1. ¹Department of Molecular Microbiology and Immunology, Oregon Health & Science University, Portland, Oregon, USA
2. ²Robert S. Dow Neurobiology Laboratories, Legacy Clinical Research and Technology Center, Portland, Oregon, USA

Correspondence: Dr MP Stenzel-Poore, Department of Molecular Microbiology and Immunology, L220, Oregon Health & Science University, 3181 SW Sam Jackson Park Road, Portland, Oregon 97239, USA. E-mail: poorem@ohsu.edu

Received 25 July 2007; Revised 3 December 2007; Accepted 4 December 2007; Published online 9 January 2008.

Abstract

Preconditioning with lipopolysaccharide (LPS), a toll-like receptor 4 (TLR4) ligand, provides neuroprotection against subsequent cerebral ischemic brain injury, through a tumor necrosis factor (TNF)-dependent process. Here, we report the first evidence that another TLR, TLR9, can induce neuroprotection. We show that the TLR9 ligand CpG oligodeoxynucleotide (ODN) can serve as a potent preconditioning stimulus and provide protection against ischemic brain injury.

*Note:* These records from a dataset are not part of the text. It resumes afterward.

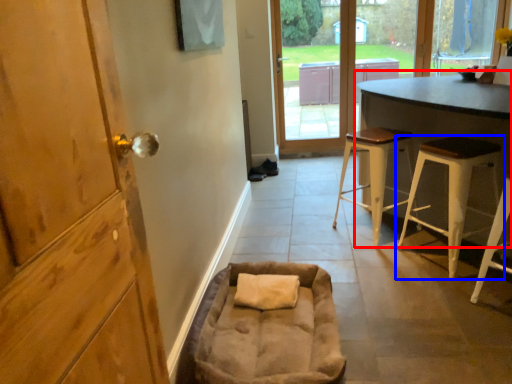 Question: Among these objects, which one is nearest to the camera, table (highlighted by a red box) or stool (highlighted by a blue box)?

Choices:
 (A) table
 (B) stool

Answer: (A) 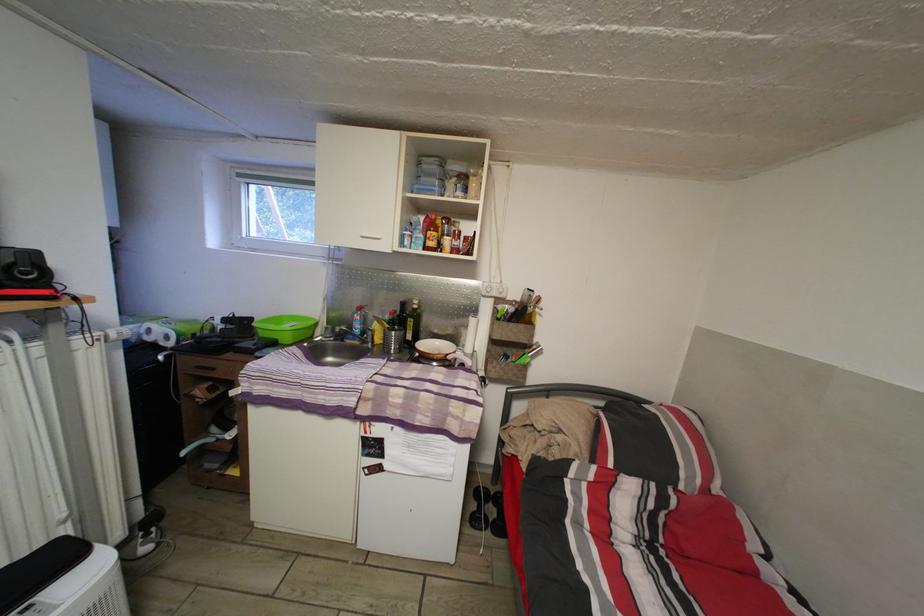 The image size is (924, 616). I want to click on window handle, so click(x=238, y=238). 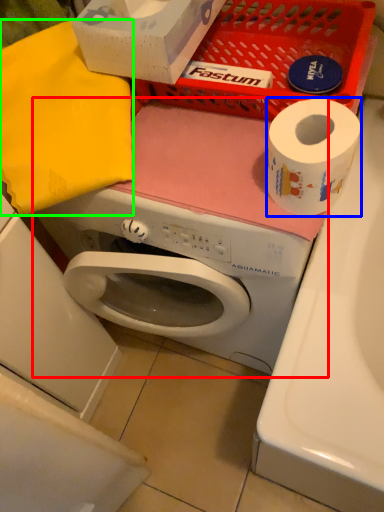 Question: Which is nearer to the washing machine (highlighted by a red box)? toilet paper (highlighted by a blue box) or clothe (highlighted by a green box).

Choices:
 (A) toilet paper
 (B) clothe

Answer: (B) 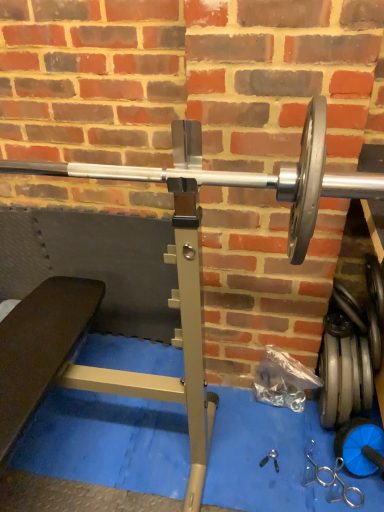 Question: Does silver metallic dumbbell at lower right, the second dumbbell ordered from the bottom, have a larger size compared to blue rubber dumbbell at lower right, the second dumbbell viewed from the top?

Choices:
 (A) no
 (B) yes

Answer: (B)

Question: From the image's perspective, is silver metallic dumbbell at lower right, placed as the first dumbbell when sorted from top to bottom, located beneath blue rubber dumbbell at lower right, the second dumbbell viewed from the top?

Choices:
 (A) yes
 (B) no

Answer: (B)

Question: Is silver metallic dumbbell at lower right, the second dumbbell ordered from the bottom, positioned before blue rubber dumbbell at lower right, the second dumbbell viewed from the top?

Choices:
 (A) yes
 (B) no

Answer: (B)

Question: From a real-world perspective, is silver metallic dumbbell at lower right, placed as the first dumbbell when sorted from top to bottom, positioned over blue rubber dumbbell at lower right, the second dumbbell viewed from the top, based on gravity?

Choices:
 (A) yes
 (B) no

Answer: (A)

Question: Is blue rubber dumbbell at lower right, arranged as the first dumbbell when ordered from the bottom, inside silver metallic dumbbell at lower right, the second dumbbell ordered from the bottom?

Choices:
 (A) no
 (B) yes

Answer: (A)

Question: Considering the relative positions of blue rubber dumbbell at lower right, the second dumbbell viewed from the top, and silver metallic barbell at center in the image provided, is blue rubber dumbbell at lower right, the second dumbbell viewed from the top, to the left or to the right of silver metallic barbell at center?

Choices:
 (A) right
 (B) left

Answer: (A)

Question: Is point (357, 428) closer or farther from the camera than point (314, 220)?

Choices:
 (A) closer
 (B) farther

Answer: (B)

Question: Considering their positions, is blue rubber dumbbell at lower right, arranged as the first dumbbell when ordered from the bottom, located in front of or behind silver metallic barbell at center?

Choices:
 (A) front
 (B) behind

Answer: (B)

Question: From their relative heights in the image, would you say blue rubber dumbbell at lower right, arranged as the first dumbbell when ordered from the bottom, is taller or shorter than silver metallic barbell at center?

Choices:
 (A) short
 (B) tall

Answer: (A)

Question: From a real-world perspective, is silver metallic barbell at center physically located above or below silver metallic dumbbell at lower right, placed as the first dumbbell when sorted from top to bottom?

Choices:
 (A) above
 (B) below

Answer: (A)

Question: In terms of height, does silver metallic barbell at center look taller or shorter compared to silver metallic dumbbell at lower right, placed as the first dumbbell when sorted from top to bottom?

Choices:
 (A) short
 (B) tall

Answer: (A)

Question: Is silver metallic barbell at center inside the boundaries of silver metallic dumbbell at lower right, the second dumbbell ordered from the bottom, or outside?

Choices:
 (A) inside
 (B) outside

Answer: (B)

Question: In the image, is silver metallic barbell at center positioned in front of or behind silver metallic dumbbell at lower right, placed as the first dumbbell when sorted from top to bottom?

Choices:
 (A) front
 (B) behind

Answer: (A)

Question: From their relative heights in the image, would you say blue rubber dumbbell at lower right, arranged as the first dumbbell when ordered from the bottom, is taller or shorter than silver metallic dumbbell at lower right, placed as the first dumbbell when sorted from top to bottom?

Choices:
 (A) short
 (B) tall

Answer: (A)

Question: In the image, is blue rubber dumbbell at lower right, arranged as the first dumbbell when ordered from the bottom, positioned in front of or behind silver metallic dumbbell at lower right, the second dumbbell ordered from the bottom?

Choices:
 (A) front
 (B) behind

Answer: (A) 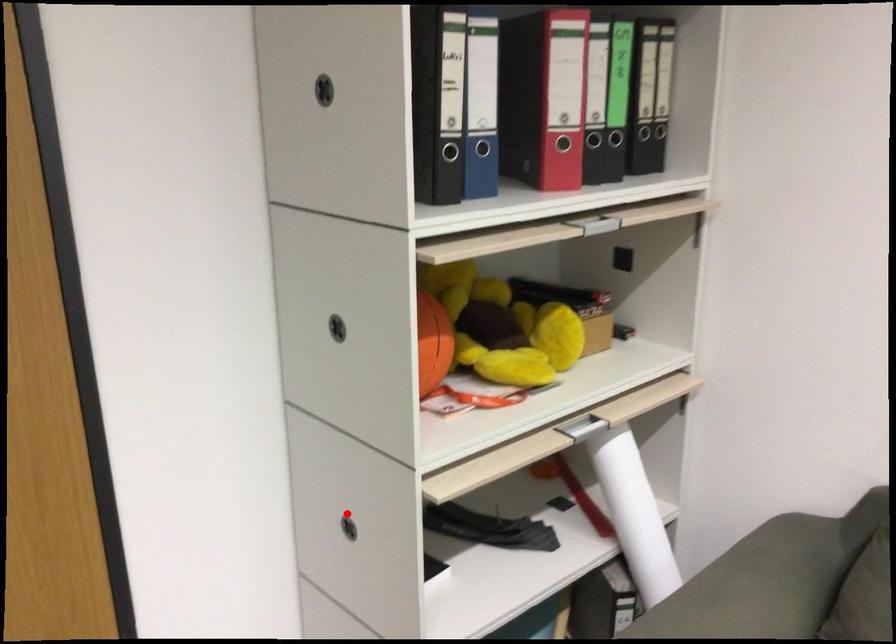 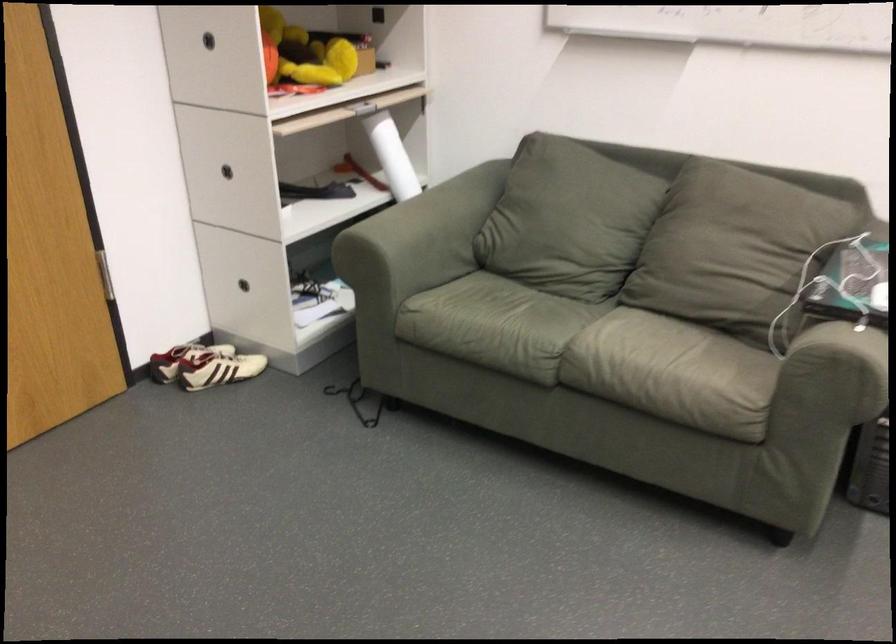 Where in the second image is the point corresponding to the highlighted location from the first image?

(227, 171) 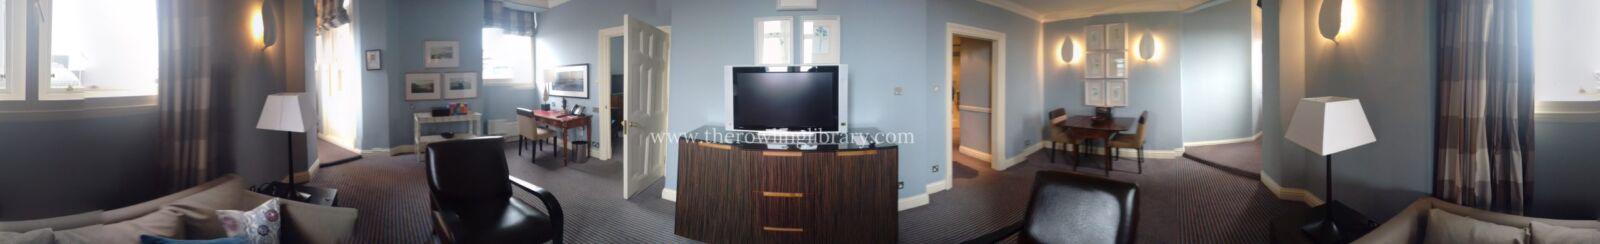 This screenshot has width=1600, height=244. In order to click on striped drapes in this screenshot , I will do `click(189, 62)`, `click(1477, 92)`. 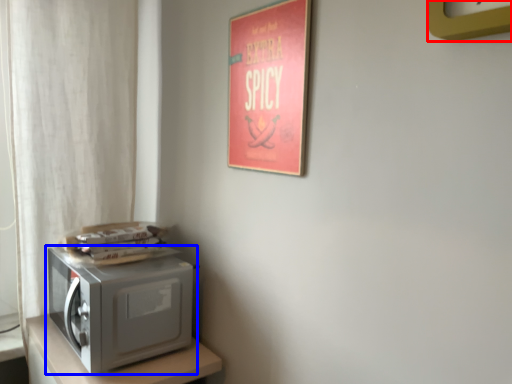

Our studies show that systemic administration of CpG ODN 1826 in advance of brain ischemia (middle cerebral artery occlusion (MCAO)) reduces ischemic damage up to 60% in a dose- and time-dependent manner. We also offer evidence that CpG ODN preconditioning can provide direct protection to cells of the central nervous system, as we have found marked neuroprotection in modeled ischemia in vitro. Finally, we show that CpG preconditioning significantly increases serum TNF levels before MCAO and that TNF is required for subsequent reduction in damage, as mice lacking TNF are not protected against ischemic injury by CpG preconditioning. Our studies show that preconditioning with a TLR9 ligand induces neuroprotection against ischemic injury through a mechanism that shares common elements with LPS preconditioning via TLR4.